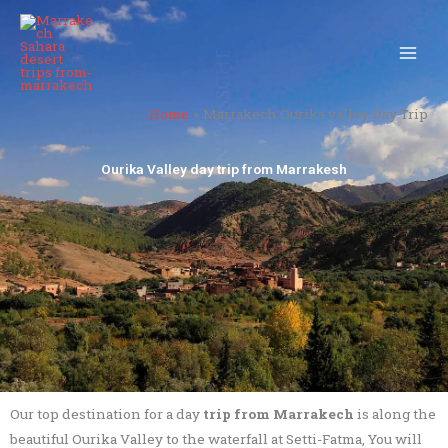
Skip
to
content
Home
Marrakech Ourika valley Day Trip
Ourika Valley day trip from Marrakesh
Our top destination for a day
trip from Marrakech
is along the
beautiful Ourika Valley to the waterfall at Setti-Fatma, You will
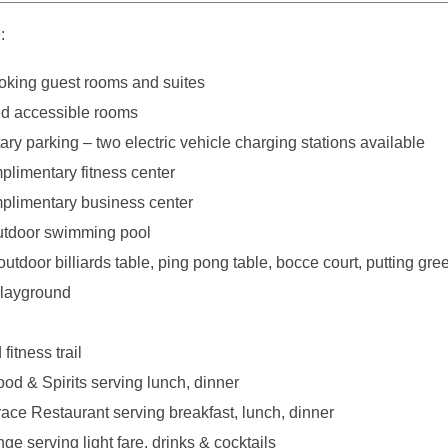
:
king guest rooms and suites
d accessible rooms
y parking – two electric vehicle charging stations available
plimentary fitness center
plimentary business center
utdoor swimming pool
outdoor billiards table, ping pong table, bocce court, putting gre
playground
fitness trail
ood & Spirits serving lunch, dinner
race Restaurant serving breakfast, lunch, dinner
e serving light fare, drinks & cocktails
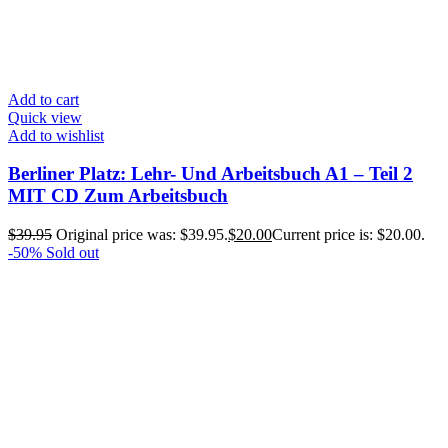
Add to cart
Quick view
Add to wishlist
Berliner Platz: Lehr- Und Arbeitsbuch A1 – Teil 2
MIT CD Zum Arbeitsbuch
$
39.95
Original price was: $39.95.
$
20.00
Current price is: $20.00.
-50%
Sold out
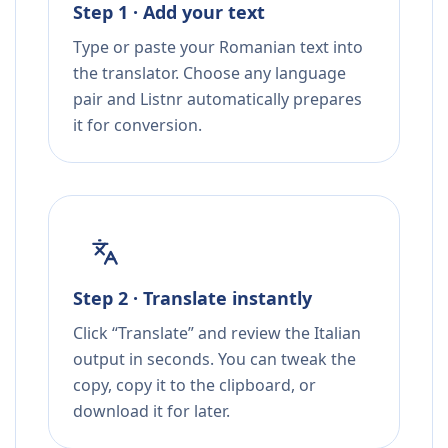
Step 1 · Add your text
Type or paste your Romanian text into
the translator. Choose any language
pair and Listnr automatically prepares
it for conversion.
Step 2 · Translate instantly
Click “Translate” and review the Italian
output in seconds. You can tweak the
copy, copy it to the clipboard, or
download it for later.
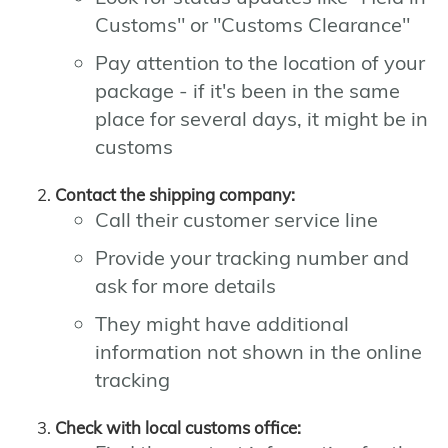
Customs" or "Customs Clearance"
Pay attention to the location of your
package - if it's been in the same
place for several days, it might be in
customs
Contact the shipping company:
Call their customer service line
Provide your tracking number and
ask for more details
They might have additional
information not shown in the online
tracking
Check with local customs office:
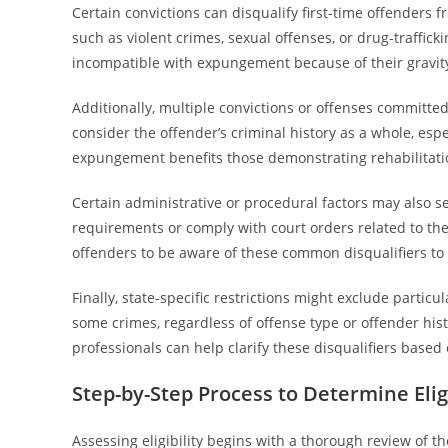
Certain convictions can disqualify first-time offenders f
such as violent crimes, sexual offenses, or drug-traffick
incompatible with expungement because of their gravit
Additionally, multiple convictions or offenses committe
consider the offender’s criminal history as a whole, espe
expungement benefits those demonstrating rehabilitati
Certain administrative or procedural factors may also ser
requirements or comply with court orders related to the or
offenders to be aware of these common disqualifiers to
Finally, state-specific restrictions might exclude particul
some crimes, regardless of offense type or offender his
professionals can help clarify these disqualifiers based 
Step-by-Step Process to Determine Eligi
Assessing eligibility begins with a thorough review of the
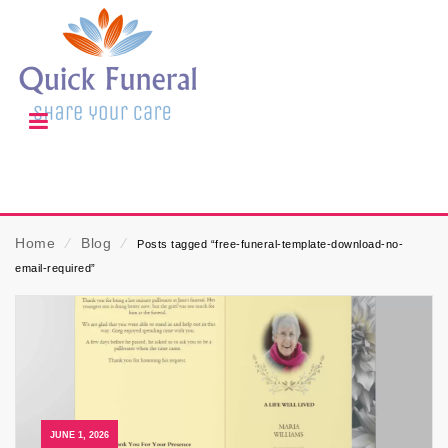
Home
⁄
Blog
⁄
Posts tagged “free-funeral-template-download-no-
email-required”
JUNE 1, 2026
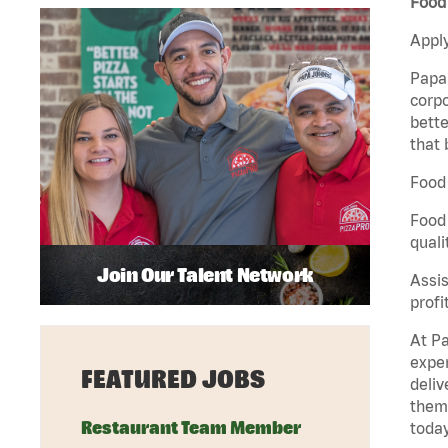
Food 
Apply
Papa 
corpo
bette
that 
Food 
Food 
quali
Join Our Talent Network
Assis
profi
At Pa
exper
FEATURED JOBS
deliv
them 
Restaurant Team Member
today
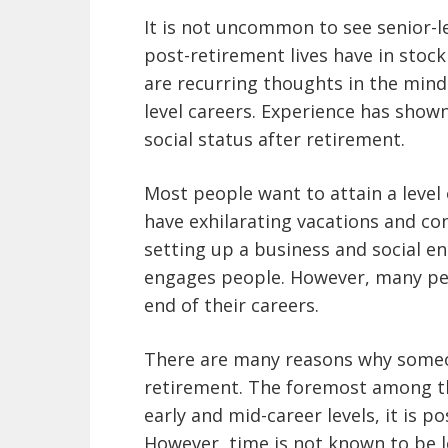
It is not uncommon to see senior-l
post-retirement lives have in stock
are recurring thoughts in the minds
level careers. Experience has show
social status after retirement.
Most people want to attain a level 
have exhilarating vacations and con
setting up a business and social e
engages people. However, many pe
end of their careers.
There are many reasons why someo
retirement. The foremost among thes
early and mid-career levels, it is po
However, time is not known to be l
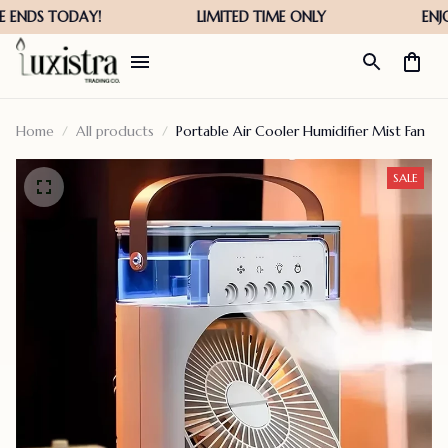
Home
All products
Portable Air Cooler Humidifier Mist Fan
SALE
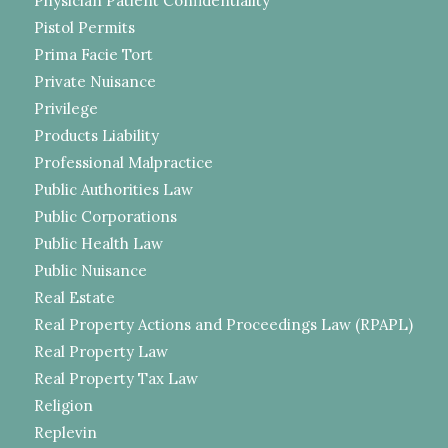
Physician Patient Confidentiality
Pistol Permits
Prima Facie Tort
Private Nuisance
Privilege
Products Liability
Professional Malpractice
Public Authorities Law
Public Corporations
Public Health Law
Public Nuisance
Real Estate
Real Property Actions and Proceedings Law (RPAPL)
Real Property Law
Real Property Tax Law
Religion
Replevin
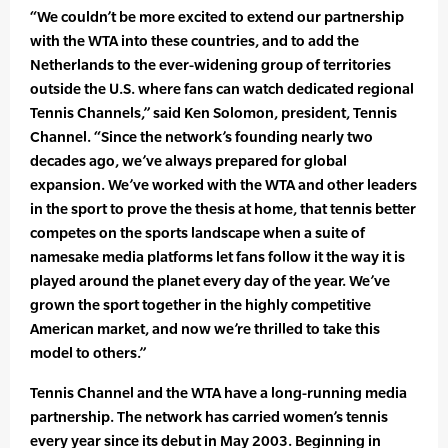
“We couldn’t be more excited to extend our partnership
with the WTA into these countries, and to add the
Netherlands to the ever-widening group of territories
outside the U.S. where fans can watch dedicated regional
Tennis Channels,” said Ken Solomon, president, Tennis
Channel. “Since the network’s founding nearly two
decades ago, we’ve always prepared for global
expansion. We’ve worked with the WTA and other leaders
in the sport to prove the thesis at home, that tennis better
competes on the sports landscape when a suite of
namesake media platforms let fans follow it the way it is
played around the planet every day of the year. We’ve
grown the sport together in the highly competitive
American market, and now we’re thrilled to take this
model to others.”
Tennis Channel and the WTA have a long-running media
partnership. The network has carried women’s tennis
every year since its debut in May 2003. Beginning in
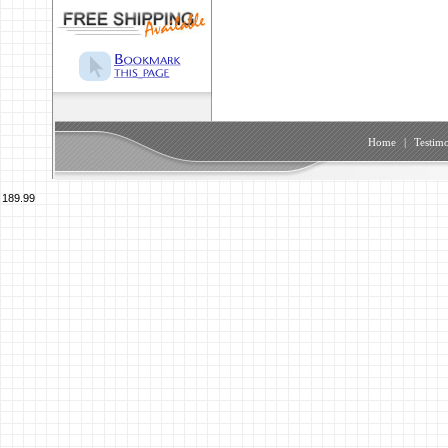
Home
|
Testimo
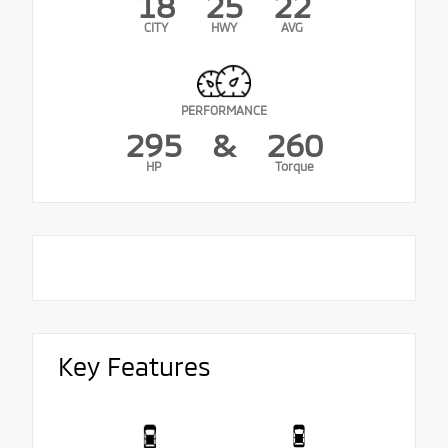
18
25
22
CITY
HWY
AVG
PERFORMANCE
295
&
260
HP
Torque
Key Features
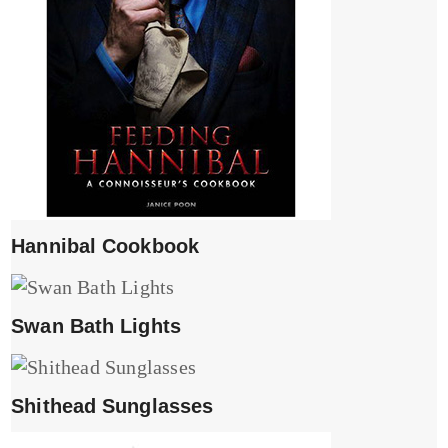
Hannibal Cookbook
Swan Bath Lights
Shithead Sunglasses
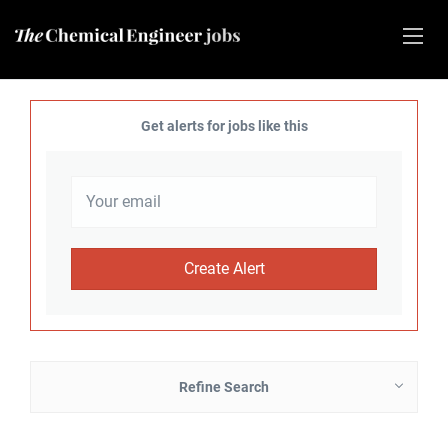
Get alerts for jobs like this
Refine Search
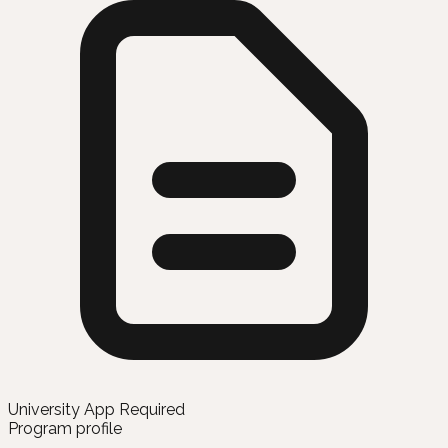
University App Required
Program profile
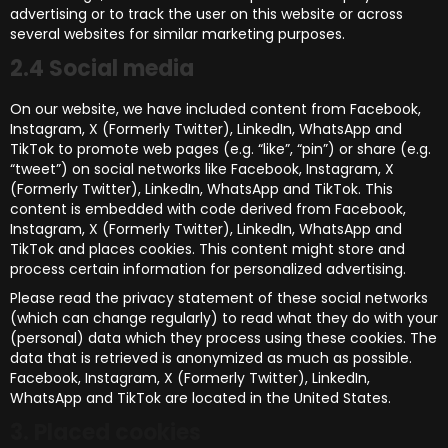
advertising or to track the user on this website or across
several websites for similar marketing purposes.
2.4 Social media
On our website, we have included content from Facebook,
Instagram, X (Formerly Twitter), LinkedIn, WhatsApp and
TikTok to promote web pages (e.g. “like”, “pin”) or share (e.g.
“tweet”) on social networks like Facebook, Instagram, X
(Formerly Twitter), LinkedIn, WhatsApp and TikTok. This
content is embedded with code derived from Facebook,
Instagram, X (Formerly Twitter), LinkedIn, WhatsApp and
TikTok and places cookies. This content might store and
process certain information for personalized advertising.
Please read the privacy statement of these social networks
(which can change regularly) to read what they do with your
(personal) data which they process using these cookies. The
data that is retrieved is anonymized as much as possible.
Facebook, Instagram, X (Formerly Twitter), LinkedIn,
WhatsApp and TikTok are located in the United States.
3. Placed cookies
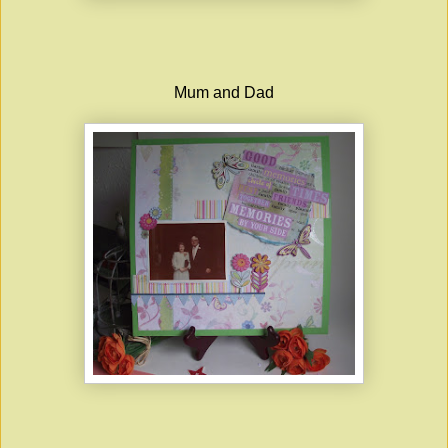
Mum and Dad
__________
_What is needed_
Make an exact copy of all entries above, dropping the images.

_Solution to this problem_
Skip
to
content
Home
Marrakech Ourika valley Day Trip
Ourika Valley day trip from Marrakesh
Our top destination for a day
trip from Marrakech
is along the
beautiful Ourika Valley to the waterfall at Setti-Fatma, You will
:
king guest rooms and suites
d accessible rooms
y parking – two electric vehicle charging stations available
plimentary fitness center
plimentary business center
utdoor swimming pool
outdoor billiards table, ping pong table, bocce court, putting gre
playground
fitness trail
ood & Spirits serving lunch, dinner
race Restaurant serving breakfast, lunch, dinner
e serving light fare, drinks & cocktails
Add to cart
Quick view
Add to wishlist
Berliner Platz: Lehr- Und Arbeitsbuch A1 – Teil 2
MIT CD Zum Arbeitsbuch
$
39.95
Original price was: $39.95.
$
20.00
Current price is: $20.00.
-50%
Sold out
Step 1 · Add your text
Type or paste your Romanian text into
the translator. Choose any language
pair and Listnr automatically prepares
it for conversion.
Step 2 · Translate instantly
Click “Translate” and review the Italian
output in seconds. You can tweak the
copy, copy it to the clipboard, or
download it for later.
Customs" or "Customs Clearance"
Pay attention to the location of your
package - if it's been in the same
place for several days, it might be in
customs
Contact the shipping company:
Call their customer service line
Provide your tracking number and
ask for more details
They might have additional
information not shown in the online
tracking
Check with local customs office:
Certain convictions can disqualify first-time offenders f
such as violent crimes, sexual offenses, or drug-traffick
incompatible with expungement because of their gravit
Additionally, multiple convictions or offenses committe
consider the offender’s criminal history as a whole, espe
expungement benefits those demonstrating rehabilitati
Certain administrative or procedural factors may also ser
requirements or comply with court orders related to the or
offenders to be aware of these common disqualifiers to
Finally, state-specific restrictions might exclude particul
some crimes, regardless of offense type or offender his
professionals can help clarify these disqualifiers based 
Step-by-Step Process to Determine Eligi
Assessing eligibility begins with a thorough review of the
Home
⁄
Blog
⁄
Posts tagged “free-funeral-template-download-no-
email-required”
JUNE 1, 2026
Food 
Apply
Papa 
corpo
bette
that 
Food 
Food 
quali
Join Our Talent Network
Assis
profi
At Pa
exper
FEATURED JOBS
deliv
them 
Restaurant Team Member
today
It is not uncommon to see senior-l
post-retirement lives have in stock
are recurring thoughts in the minds
level careers. Experience has show
social status after retirement.
Most people want to attain a level 
have exhilarating vacations and con
setting up a business and social e
engages people. However, many pe
end of their careers.
There are many reasons why someo
retirement. The foremost among thes
early and mid-career levels, it is po
However, time is not known to be l
Home
All products
Portable Air Cooler Humidifier Mist Fan
SALE
Physician Patient Confidentiality
Pistol Permits
Prima Facie Tort
Private Nuisance
Privilege
Products Liability
Professional Malpractice
Public Authorities Law
Public Corporations
Public Health Law
Public Nuisance
Real Estate
Real Property Actions and Proceedings Law (RPAPL)
Real Property Law
Real Property Tax Law
Religion
Replevin
“We couldn’t be more excited to extend our partnership
with the WTA into these countries, and to add the
Netherlands to the ever-widening group of territories
outside the U.S. where fans can watch dedicated regional
Tennis Channels,” said Ken Solomon, president, Tennis
Channel. “Since the network’s founding nearly two
decades ago, we’ve always prepared for global
expansion. We’ve worked with the WTA and other leaders
in the sport to prove the thesis at home, that tennis better
competes on the sports landscape when a suite of
namesake media platforms let fans follow it the way it is
played around the planet every day of the year. We’ve
grown the sport together in the highly competitive
American market, and now we’re thrilled to take this
model to others.”
Tennis Channel and the WTA have a long-running media
partnership. The network has carried women’s tennis
every year since its debut in May 2003. Beginning in
Home
|
Testimo
18
25
22
CITY
HWY
AVG
PERFORMANCE
295
&
260
HP
Torque
Key Features
Hannibal Cookbook
Swan Bath Lights
Shithead Sunglasses
Get alerts for jobs like this
Refine Search
University App Required
Program profile
advertising or to track the user on this website or across
several websites for similar marketing purposes.
2.4 Social media
On our website, we have included content from Facebook,
Instagram, X (Formerly Twitter), LinkedIn, WhatsApp and
TikTok to promote web pages (e.g. “like”, “pin”) or share (e.g.
“tweet”) on social networks like Facebook, Instagram, X
(Formerly Twitter), LinkedIn, WhatsApp and TikTok. This
content is embedded with code derived from Facebook,
Instagram, X (Formerly Twitter), LinkedIn, WhatsApp and
TikTok and places cookies. This content might store and
process certain information for personalized advertising.
Please read the privacy statement of these social networks
(which can change regularly) to read what they do with your
(personal) data which they process using these cookies. The
data that is retrieved is anonymized as much as possible.
Facebook, Instagram, X (Formerly Twitter), LinkedIn,
WhatsApp and TikTok are located in the United States.
3. Placed cookies
Mum and Dad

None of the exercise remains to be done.